Today most of us know that omega 3s are important in the diet as we need them to absorb fat soluble nutrients and to keep the skin and joints lubricated, just to name a few things. According to the Journal of the American Heart Association, scientists have now discovered that a lack of omega-3s has been linked to: increased inflammation, depression and violence, weight gain – yes, they help to curb the appetite! Diabetes can be kept at bay, allergies and eczema and finally memory problems can be avoided just by making a few adjustments in the diet and including this nutrient. Omega-6s are also important and should be kept in a ratio of between one-to-one to five-to-one. The harm comes when there is no healthy balance.

Remember though, that the healthy fats don’t come from processed foods. Many of processed fats are chemically unstable and are prone to oxidation, which produces the bad guys, free radicals. These processed fats include the hydrogenated ones which have been heated and chemically altered to preserve their shelf life. These are responsible for many chronic diseases and premature aging of our body’s cells. Also important is to avoid all genetically modified fat sources such as corn oil, canola, soybean oil and margarine. so, what can we eat?

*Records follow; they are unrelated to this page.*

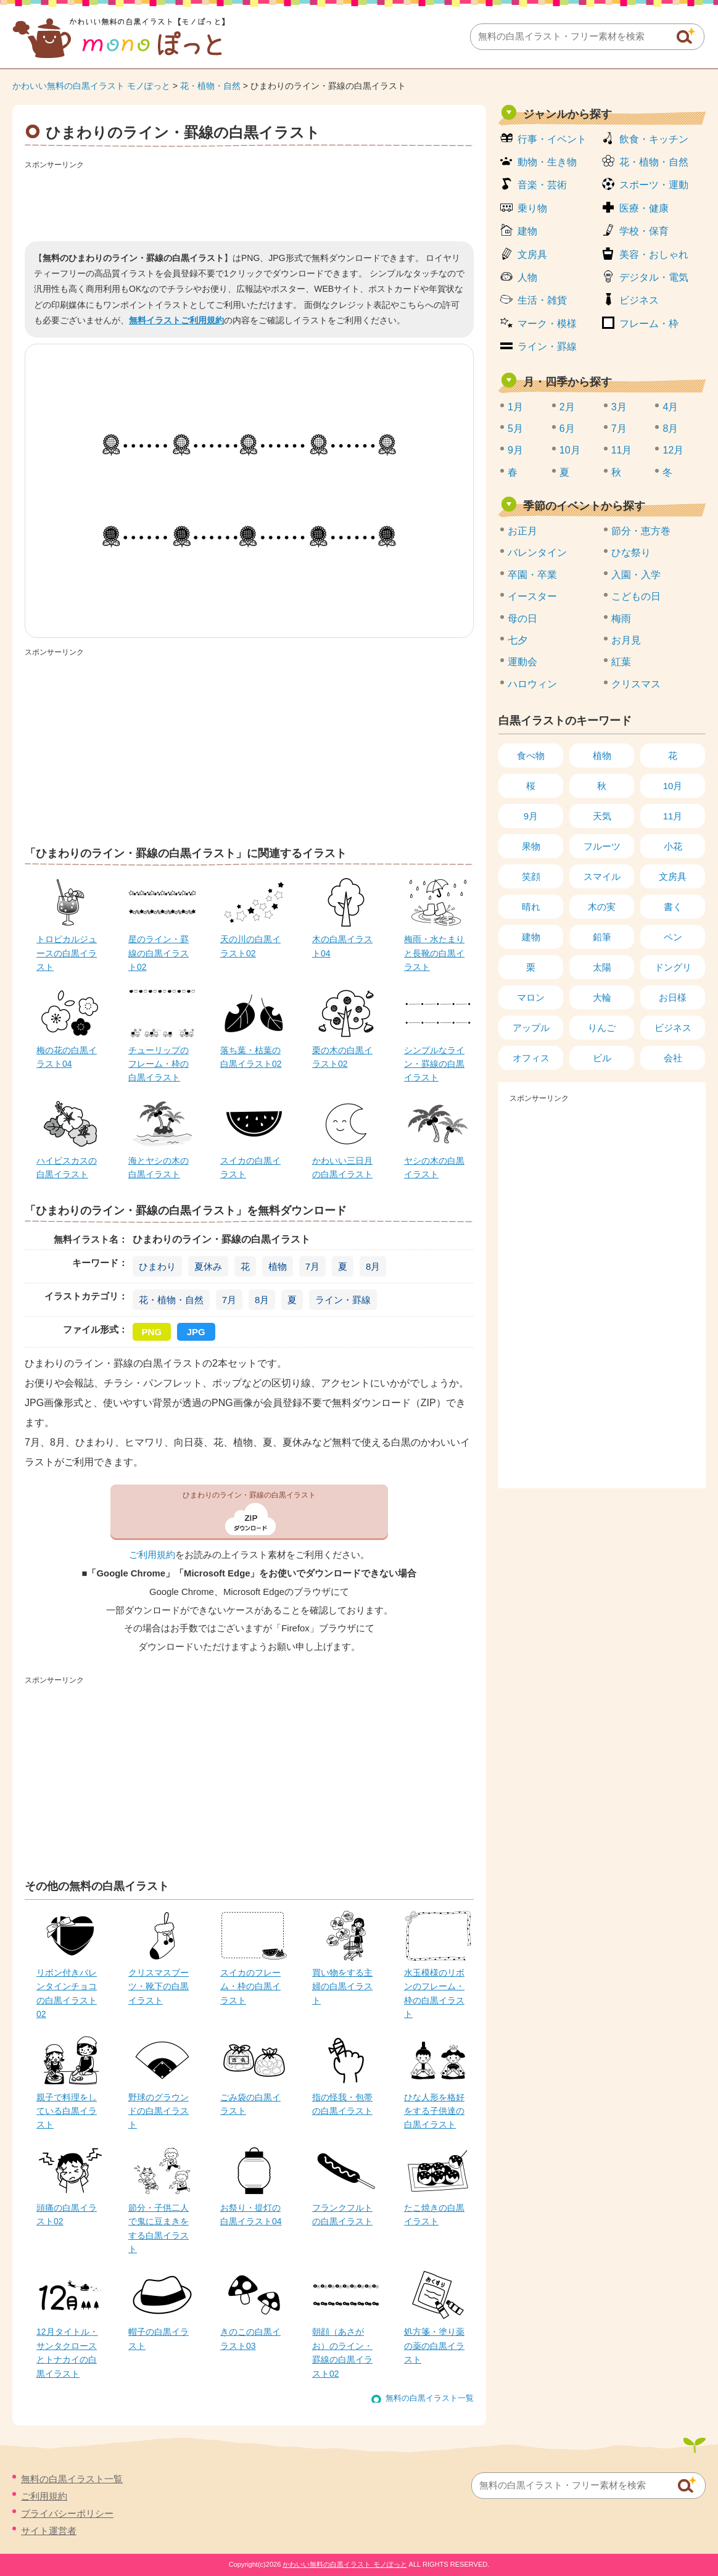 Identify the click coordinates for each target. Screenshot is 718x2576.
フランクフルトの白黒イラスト (342, 2214)
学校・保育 (644, 231)
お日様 (673, 997)
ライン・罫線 (343, 1299)
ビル (602, 1058)
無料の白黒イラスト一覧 (430, 2398)
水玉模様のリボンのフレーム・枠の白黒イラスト (434, 1993)
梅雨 (621, 618)
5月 (515, 428)
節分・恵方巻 (641, 531)
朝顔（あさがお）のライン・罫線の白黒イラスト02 (342, 2352)
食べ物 (531, 755)
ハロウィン (532, 684)
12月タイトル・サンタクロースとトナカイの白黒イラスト (67, 2352)
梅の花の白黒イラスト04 (66, 1057)
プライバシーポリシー (67, 2513)
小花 (673, 846)
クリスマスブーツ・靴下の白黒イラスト (158, 1986)
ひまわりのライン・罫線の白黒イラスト (249, 1495)
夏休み (208, 1266)
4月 (670, 407)
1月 (515, 407)
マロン (531, 997)
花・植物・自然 (210, 86)
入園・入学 (636, 574)
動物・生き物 (547, 162)
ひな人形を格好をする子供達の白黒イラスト (434, 2111)
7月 (312, 1266)
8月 (373, 1266)
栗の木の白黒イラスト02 (342, 1057)
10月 (569, 450)
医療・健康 (644, 208)
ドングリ (672, 967)
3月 (619, 407)
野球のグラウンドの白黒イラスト (158, 2111)
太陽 (602, 967)
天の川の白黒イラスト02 (250, 946)
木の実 (602, 906)
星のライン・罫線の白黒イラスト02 (158, 953)
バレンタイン (537, 552)
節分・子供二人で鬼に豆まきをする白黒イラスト (158, 2228)
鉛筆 (602, 937)
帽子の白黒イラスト (158, 2338)
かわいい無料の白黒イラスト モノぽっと (91, 86)
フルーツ (602, 846)
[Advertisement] (249, 201)
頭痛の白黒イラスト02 (66, 2214)
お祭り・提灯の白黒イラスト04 (251, 2214)
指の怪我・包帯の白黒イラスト (342, 2104)
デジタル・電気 (653, 277)
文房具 (532, 254)
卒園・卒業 (532, 574)
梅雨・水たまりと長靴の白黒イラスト (434, 953)
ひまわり (157, 1266)
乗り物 (532, 208)
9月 (515, 450)
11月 (621, 450)
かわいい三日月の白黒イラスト (342, 1167)
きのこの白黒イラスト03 (250, 2338)
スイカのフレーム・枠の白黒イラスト (250, 1986)
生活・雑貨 (542, 300)
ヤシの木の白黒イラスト (434, 1167)
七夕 (517, 640)
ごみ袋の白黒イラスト (250, 2104)
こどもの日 (636, 596)
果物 (531, 846)
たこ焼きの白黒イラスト (434, 2214)
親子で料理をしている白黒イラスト (66, 2111)
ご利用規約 (152, 1555)
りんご (602, 1027)
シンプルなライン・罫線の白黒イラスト (434, 1064)
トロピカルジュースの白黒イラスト (66, 953)
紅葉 (621, 661)
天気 (602, 816)
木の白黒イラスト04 (342, 946)
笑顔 (531, 876)
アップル (531, 1027)
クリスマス (636, 684)
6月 (567, 428)
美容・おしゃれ (653, 254)
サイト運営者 (48, 2530)
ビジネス (639, 300)
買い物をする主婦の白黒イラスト (342, 1986)
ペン (673, 937)
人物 (527, 277)
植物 (277, 1266)
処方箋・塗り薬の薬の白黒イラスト (434, 2345)
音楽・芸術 (542, 185)
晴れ (531, 906)
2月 (567, 407)
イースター (532, 596)
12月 (672, 450)
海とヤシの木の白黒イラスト (158, 1167)
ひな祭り (631, 552)
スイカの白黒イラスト (250, 1167)
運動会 (522, 661)
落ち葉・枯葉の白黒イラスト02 (251, 1057)
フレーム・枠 (649, 323)
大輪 (602, 997)
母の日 (522, 618)
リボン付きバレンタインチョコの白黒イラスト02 (66, 1993)
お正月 (522, 531)
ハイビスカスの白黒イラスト (66, 1167)
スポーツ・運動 (653, 185)
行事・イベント (552, 139)
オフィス (531, 1058)
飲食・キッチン (653, 139)
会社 (673, 1058)
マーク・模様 (547, 323)
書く (673, 906)
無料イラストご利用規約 (176, 320)
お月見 (626, 640)
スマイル (602, 876)
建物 (527, 231)
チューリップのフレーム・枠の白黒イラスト (158, 1064) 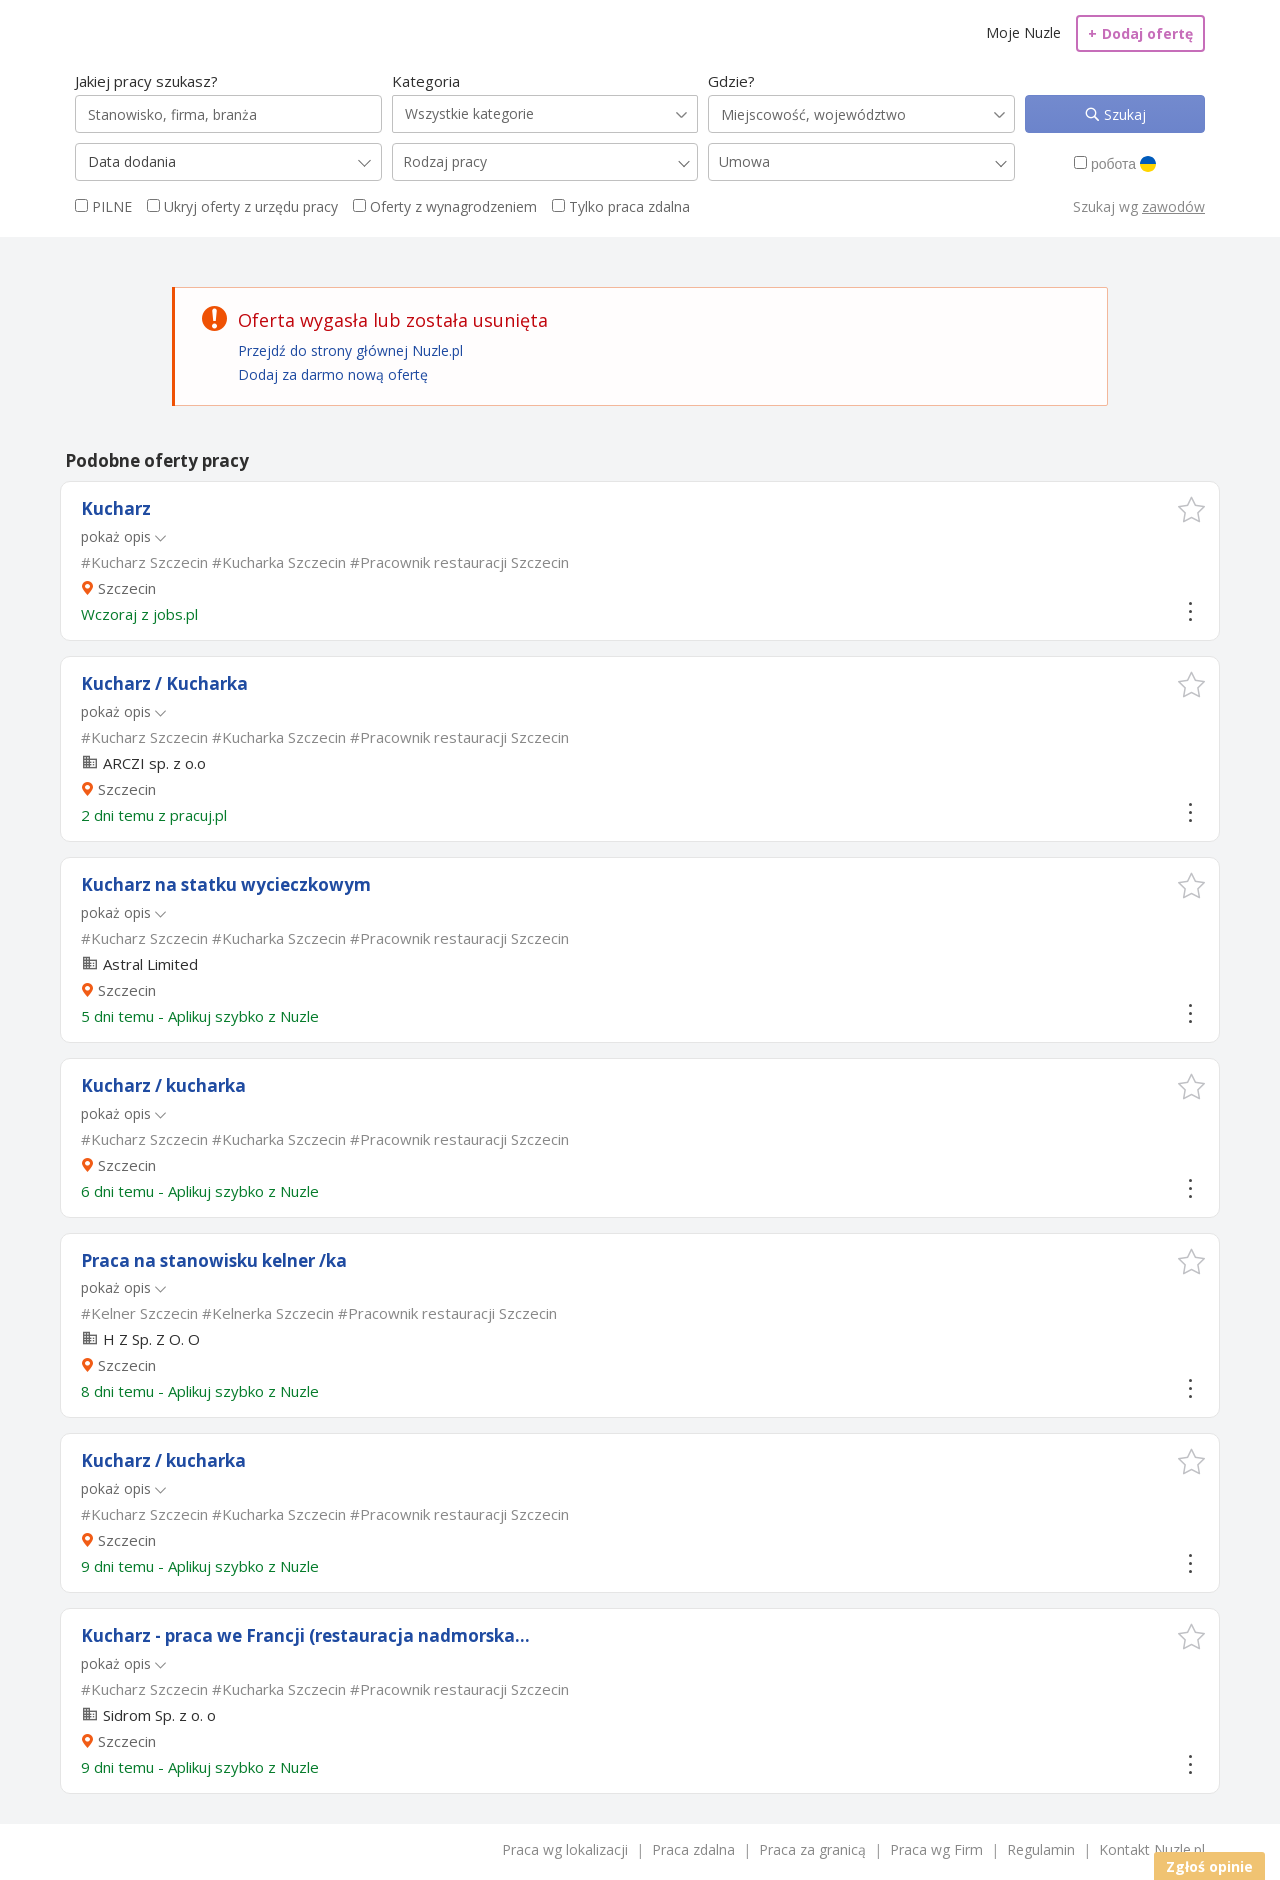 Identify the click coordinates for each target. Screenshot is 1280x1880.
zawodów (1173, 206)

Healthy Sources of Healthy Fats

We need plant and animal derived fats for optimal health. Examples of plant and vegetable sources are extra virgin olive oil, coconut oil and organic butter. Also high in omega-3s are raw seeds and nuts: sunflower seeds, sesame seeds, pumpkin seeds and almonds.

Good animal based sources are grass-fed beef, free range chicken and eggs and fresh sea food from the ocean and not farmed. These fish are fed unnatural diets which affects the nutrients in the foods produced from them.

Also, be sure to avoid any GMO (genetically modified organisms). Check the labels carefully to find those that have been genetically engineered.